I have to share how frustrated I am with the API. It seems like options trading isn't well thought out. I've spent so much time debugging obscure error messages and trying to find example code than on the results of the backtests. As much time as I've spent on it, I don't feel like I understand it any better. It's the opposite, the more time I've spent with, the more confusing and undocumented intermediate to advanced parts are. Your only hope is maybe a discussion post maybe talking about it.

At first, I thought the issue was Python, so I switched to C#. That helped a little with the various runtime errors.

Why is it so difficult to manage the legs of an options strategy? For example, closing one side of an IronCondor should be a single API call. Maybe these should even be built into the OptionStrategy object itself.

I often ask myself, why isn't this built-in? Why do I have to write a get-by-delta method? Why do I have to write a find-by-strike price method? There is so much repeated code in the examples that someone should realize there's a need to have this be common code in the API.

Some of these problems could be improved with better documentation.
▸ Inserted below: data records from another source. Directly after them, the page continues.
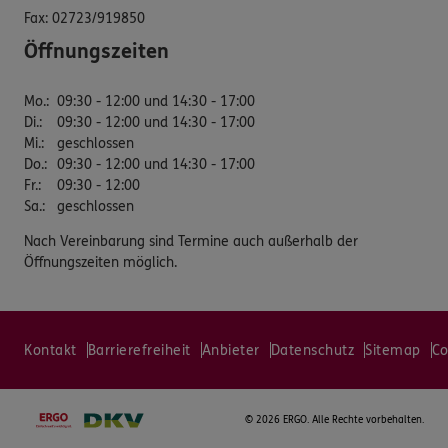
Fax:
02723/919850
Öffnungszeiten
Mo.
:
09:30 - 12:00 und 14:30 - 17:00
Di.
:
09:30 - 12:00 und 14:30 - 17:00
Mi.
:
geschlossen
Do.
:
09:30 - 12:00 und 14:30 - 17:00
Fr.
:
09:30 - 12:00
Sa.
:
geschlossen
Nach Vereinbarung sind Termine auch außerhalb der
Öffnungszeiten möglich.
Kontakt
Barrierefreiheit
Anbieter
Datenschutz
Sitemap
Co
©
2026 ERGO. Alle Rechte vorbehalten.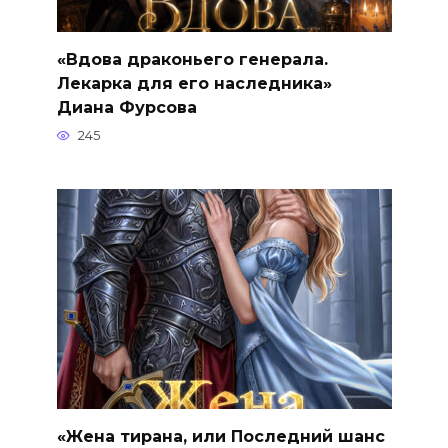
«Вдова драконьего генерала.
Лекарка для его наследника»
Диана Фурсова
245
«Жена тирана, или Последний шанс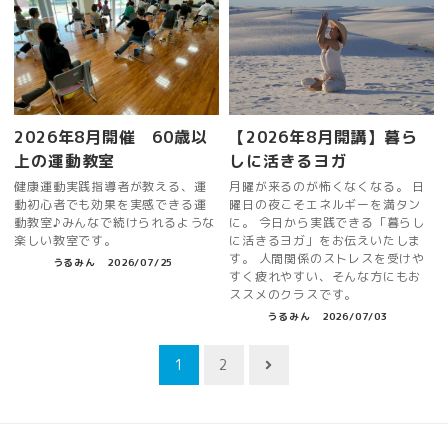
2026年8月開催 60歳以
【2026年8月開講】暮ら
上の運動教室
しに活きるヨガ
健康運動実践指導者が教える、運
月曜が来るのが怖くなくなる。 日
動初心者でも効果を実感できる運
曜日の夜こそエネルギーを満タン
動教室♪みんなで続けられるような
に。 今日から実践できる「暮らし
楽しい教室です。
に活きるヨガ」をお伝えいたしま
す。 人間関係のストレスを受けや
うるみん
2026/07/25
すく疲れやすい、そんな方にもお
ススメのクラスです。
うるみん
2026/07/03
投
1
2
稿
ナ
ビ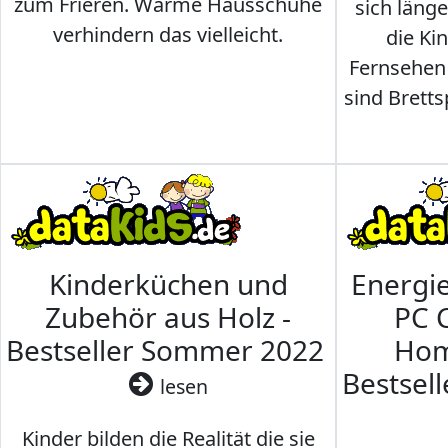
zum Frieren. Warme Hausschuhe
sich läng
verhindern das vielleicht.
die Ki
Fernsehen
sind Brettsp
Kinderküchen und
Energi
Zubehör aus Holz -
PC 
Bestseller Sommer 2022
Hom
Bestsel
lesen
Kinder bilden die Realität die sie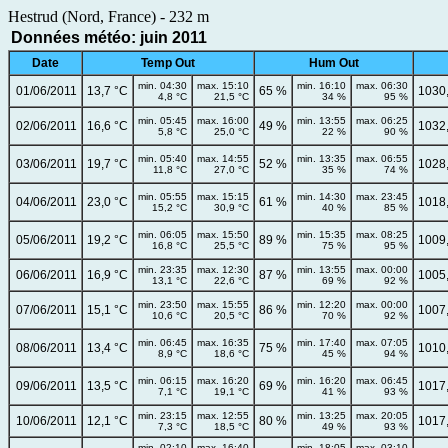
Hestrud (Nord, France) - 232 m
Données météo: juin 2011
Date
Temp Out
Hum Out
min. 04:30
max. 15:10
min. 16:10
max. 06:30
01/06/2011
13,7 °C
65 %
1030
4,8 °C
21,5 °C
34 %
95 %
min. 05:45
max. 16:00
min. 13:55
max. 06:25
02/06/2011
16,6 °C
49 %
1032
5,8 °C
25,0 °C
22 %
90 %
min. 05:40
max. 14:55
min. 13:35
max. 06:55
03/06/2011
19,7 °C
52 %
1028
11,8 °C
27,0 °C
35 %
74 %
min. 05:55
max. 15:15
min. 14:30
max. 23:45
04/06/2011
23,0 °C
61 %
1018
15,2 °C
30,9 °C
40 %
85 %
min. 06:05
max. 15:50
min. 15:35
max. 08:25
05/06/2011
19,2 °C
89 %
1009
16,8 °C
25,5 °C
75 %
95 %
min. 23:35
max. 12:30
min. 13:55
max. 00:00
06/06/2011
16,9 °C
87 %
1005
13,1 °C
22,6 °C
69 %
92 %
min. 23:50
max. 15:55
min. 12:20
max. 00:00
07/06/2011
15,1 °C
86 %
1007
10,6 °C
20,5 °C
70 %
92 %
min. 06:45
max. 16:35
min. 17:40
max. 07:05
08/06/2011
13,4 °C
75 %
1010
8,9 °C
18,6 °C
45 %
94 %
min. 06:15
max. 16:20
min. 16:20
max. 06:45
09/06/2011
13,5 °C
69 %
1017
7,1 °C
19,1 °C
41 %
93 %
min. 23:15
max. 12:55
min. 13:25
max. 20:05
10/06/2011
12,1 °C
80 %
1017
7,3 °C
18,5 °C
49 %
93 %
min. 02:10
max. 16:40
min. 18:05
max. 03:10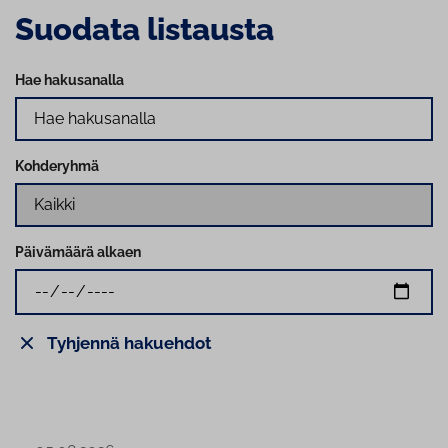
Suodata listausta
Hae hakusanalla
Kohderyhmä
Päivämäärä alkaen
Tyhjennä hakuehdot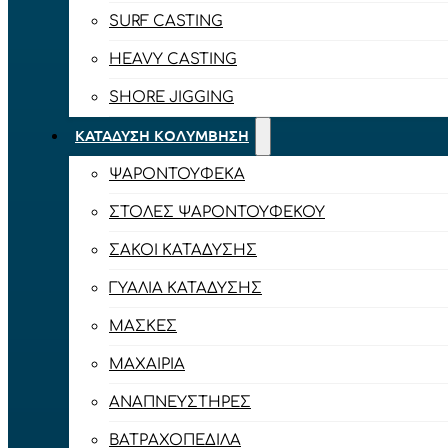
SURF CASTING
HEAVY CASTING
SHORE JIGGING
ΚΑΤΆΔΥΣΗ ΚΟΛΎΜΒΗΣΗ
ΨΑΡΟΝΤΟΎΦΕΚΑ
ΣΤΟΛΈΣ ΨΑΡΟΝΤΟΎΦΕΚΟΥ
ΣΆΚΟΙ ΚΑΤΆΔΥΣΗΣ
ΓΥΑΛΙΆ ΚΑΤΆΔΥΣΗΣ
ΜΆΣΚΕΣ
ΜΑΧΑΊΡΙΑ
ΑΝΑΠΝΕΥΣΤΉΡΕΣ
ΒΑΤΡΑΧΟΠΈΔΙΛΑ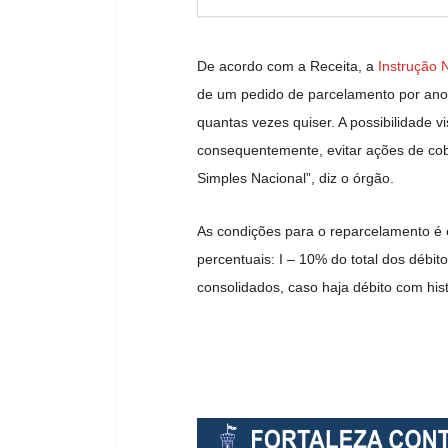
De acordo com a Receita, a
Instrução 
de um pedido de parcelamento por ano. 
quantas vezes quiser. A possibilidade vi
consequentemente, evitar ações de co
Simples Nacional”, diz o órgão.
As condições para o reparcelamento é 
percentuais: I – 10% do total dos débito
consolidados, caso haja débito com hist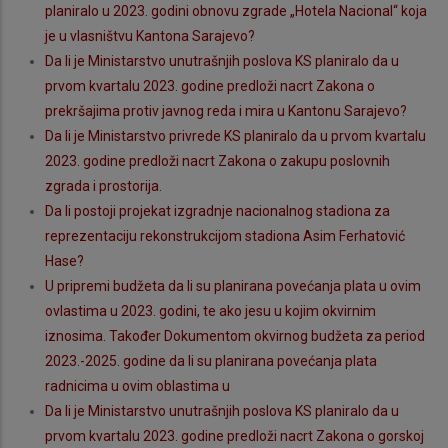
planiralo u 2023. godini obnovu zgrade „Hotela Nacional“ koja
je u vlasništvu Kantona Sarajevo?
Da li je Ministarstvo unutrašnjih poslova KS planiralo da u
prvom kvartalu 2023. godine predloži nacrt Zakona o
prekršajima protiv javnog reda i mira u Kantonu Sarajevo?
Da li je Ministarstvo privrede KS planiralo da u prvom kvartalu
2023. godine predloži nacrt Zakona o zakupu poslovnih
zgrada i prostorija.
Da li postoji projekat izgradnje nacionalnog stadiona za
reprezentaciju rekonstrukcijom stadiona Asim Ferhatović
Hase?
U pripremi budžeta da li su planirana povećanja plata u ovim
ovlastima u 2023. godini, te ako jesu u kojim okvirnim
iznosima. Također Dokumentom okvirnog budžeta za period
2023.-2025. godine da li su planirana povećanja plata
radnicima u ovim oblastima u
Da li je Ministarstvo unutrašnjih poslova KS planiralo da u
prvom kvartalu 2023. godine predloži nacrt Zakona o gorskoj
There are common option actions like rolling where there could be better documentation or, better yet, should be built into the API. There is documentation for HelloWorld-level strategies but nothing for even intermediate-level strategies. Where is the example of an IronCondor with basic stop loss and profit taking?

Then you get to weird object differences such as OptionLeg and Option.Leg. I can understand the need for two different objects, but are there no API helper functions to convert between them? If OptionStrategy stores as OptionLeg but ComboLegLimitOrder requires Option.Leg, why isn't there a good way to convert them?